18. Conformément au paragraphe 4 de l’article premier et au paragraphe 2 de l’article 2 de la Convention ainsi qu’à la recommandation générale n o  32 (2009) concernant la signification et la portée des mesures spéciales dans la Convention internationale sur l’élimination de toutes les formes de discrimination raciale, le Comité recommande à l’État partie de redoubler d’efforts pour que les comtés respectent les critères de recrutement des membres des minorités énoncés dans la loi sur les gouvernements de comté, notamment en envisageant la possibilité d’imposer des sanctions aux comtés qui ne le font pas. Le Comité demande également à l’État partie d’encourager les sociétés privées et les entreprises à assurer aux groupes ethniques une plus grande égalité en matière d’emploi.

.Situation des peuples autochtones

19.Le Comité est alarmé par les informations indiquant que les Sengwer sont expulsés de leurs terres traditionnelles dans la forêt d’Embobut, en violation d’une ordonnance de la Haute Cour. Tout en prenant acte de la position de l’État partie selon laquelle aucune expulsion n’a eu lieu récemment, le Comité note que, d’après des allégations, des agents du Service des forêts ont incendié des dizaines d’habitations appartenant à des Sengwer. En outre, il est préoccupé par les informations signalant que la communauté autochtone endorois a fait l’objet d’attaques et d’expulsions par des assaillants armés. Il est également préoccupé par les informations indiquant que, malgré l’arrêt de la Haute Cour en l’affaire Joseph Letuya and others v. The Attorney General, des Ogiek continuent encore aujourd’hui d’être expulsés de la forêt de Mau. Le Comité est également préoccupé par les informations indiquant que des activités ayant des incidences sur des terres ancestrales occupées par des peuples autochtones ont été menées sans le consentement libre, préalable et éclairé des intéressés (art. 2, 5 et 6).

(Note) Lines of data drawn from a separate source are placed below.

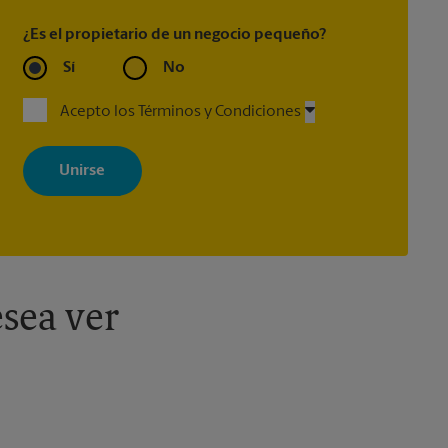
¿Es el propietario de un negocio pequeño?
Sí
No
Acepto los Términos y Condiciones
Al registrarse, acepta recibir correos electrónicos de The UPS Store
con noticias, ofertas especiales, promociones y mensajes
adaptados a sus intereses. Puede darse de baja en cualquier
momento. Para más información, consulte nuestra política de
privacidad. Los centros están bajo la titularidad y la gestión
independiente de franquiciados. Varias ofertas pueden estar
disponibles solo en algunos centros participantes. Para más
información, contacte al centro The UPS Store en su ciudad.
sea ver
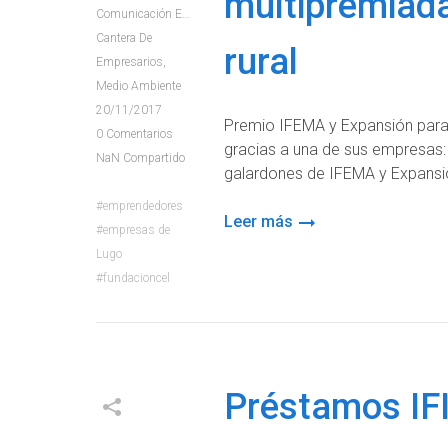
multipremiad
Comunicación E+e
Cantera De
rural
Empresarios
,
Medio Ambiente
20/11/2017
Premio IFEMA y Expansión para
0
Comentarios
gracias a una de sus empresas:
NaN
Compartido
galardones de IFEMA y Expansió
emprendedores
Leer más
empresas de
Lugo
fundacioncel
Préstamos IF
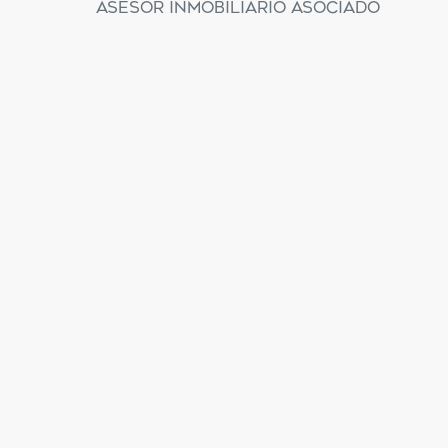
Asesor Inmobiliario Asociado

20. Rappelant sa recommandation générale n o  23 (1997) concernant les droits des peuples autochtones, le Comité exhorte l’État partie à  :

a) Prévenir les actes menaçant la sécurité physique et les biens des Sengwer, des Endorois, des Ogiek et d’autres peuples autochtones, mener des enquêtes sur ces actes, en poursuivre les auteurs présumés et condamner les responsables à des peines ;

b) Reconnaître juridiquement les droits collectifs des Sengwer, des Endorois, des Ogiek et d’autres peuples autochtones de posséder, de mettre en valeur, de contrôler et d’utiliser leurs terres, leurs ressources et leurs territoires communaux conformément au droit coutumier et aux régimes fonciers traditionnels ainsi que leur droit de participer à l’exploitation, à la gestion et à la préservation des ressources naturelles qui y sont associées ;

c) Engager des consultations effectives entre les acteurs intéressés et les communautés susceptibles d’être touchées par des projets visant à mettre en valeur, préserver ou exploiter des terres ancestrales autochtones ou leurs ressources naturelles et obtenir le consentement libre, préalable et éclairé des communautés autochtones concernées avant de lancer ces projets .

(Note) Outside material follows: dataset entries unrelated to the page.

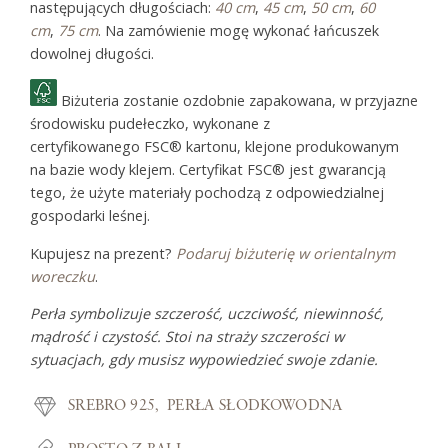
następujących długościach:
40 cm
,
45 cm
,
50 cm
,
60
cm
,
75 cm
. Na zamówienie mogę wykonać łańcuszek
dowolnej długości.
Biżuteria zostanie ozdobnie zapakowana, w przyjazne
środowisku pudełeczko, wykonane z
certyfikowanego FSC® kartonu, klejone produkowanym
na bazie wody klejem. Certyfikat FSC® jest gwarancją
tego, że użyte materiały pochodzą z odpowiedzialnej
gospodarki leśnej.
Kupujesz na prezent?
Podaruj biżuterię w orientalnym
woreczku
.
Perła symbolizuje szczerość, uczciwość, niewinność,
mądrość i czystość.
Stoi na straży
szczerości
w
sytuacjach, gdy musisz wypowiedzieć swoje zdanie.
SREBRO 925
PERŁA SŁODKOWODNA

21.Le Comité accueille avec satisfaction les mesures récemment prises par l’État partie pour améliorer l’accès à l’éducation, mais il est préoccupé par les informations montrant que les peuples autochtones y ont difficilement accès du fait de l’absence d’écoles à proximité de leur lieu de vie (art. 5 e) et 7).

22. Le Comité recommande à l’État partie de redoubler d’efforts afin de garantir l’accès à l’éducation à tous les Kényans sans discrimination, notamment en adoptant des mesures spéciales appropriées .

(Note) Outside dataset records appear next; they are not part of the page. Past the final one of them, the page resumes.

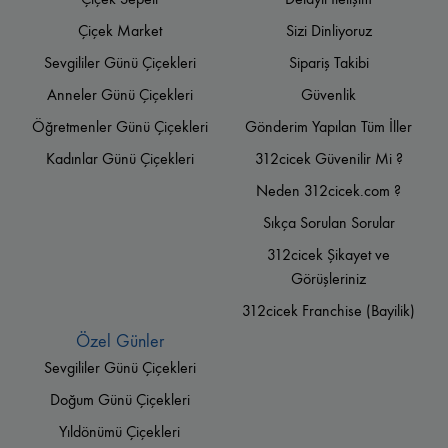
Çiçek Market
Sizi Dinliyoruz
Sevgililer Günü Çiçekleri
Sipariş Takibi
Anneler Günü Çiçekleri
Güvenlik
Öğretmenler Günü Çiçekleri
Gönderim Yapılan Tüm İller
Kadınlar Günü Çiçekleri
312cicek Güvenilir Mi ?
Neden 312cicek.com ?
Sıkça Sorulan Sorular
312cicek Şikayet ve
Görüşleriniz
312cicek Franchise (Bayilik)
Özel Günler
Sevgililer Günü Çiçekleri
Doğum Günü Çiçekleri
Yıldönümü Çiçekleri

Injustices historiques liées aux terres

23.Le Comité note avec satisfaction que l’article 40 de la Constitution de 2010 consacre le droit des individus et des groupes de posséder des biens, individuellement ou collectivement. Il relève également l’adoption de la loi de 2016 relative aux terres communautaires et de la loi de 2016 portant modification de la législation foncière, qui tend à remédier aux injustices historiques liées aux terres. Le Comité se félicite de la création en 2016 du Fonds pour la justice réparatrice, dont l’objectif est d’accorder une réparation aux victimes des injustices historiques. Il est toutefois préoccupé par le fait que les tensions interethniques continuent d’être alimentées par les inégalités découlant du régime en vigueur de propriété foncière (art. 5 d) et e)).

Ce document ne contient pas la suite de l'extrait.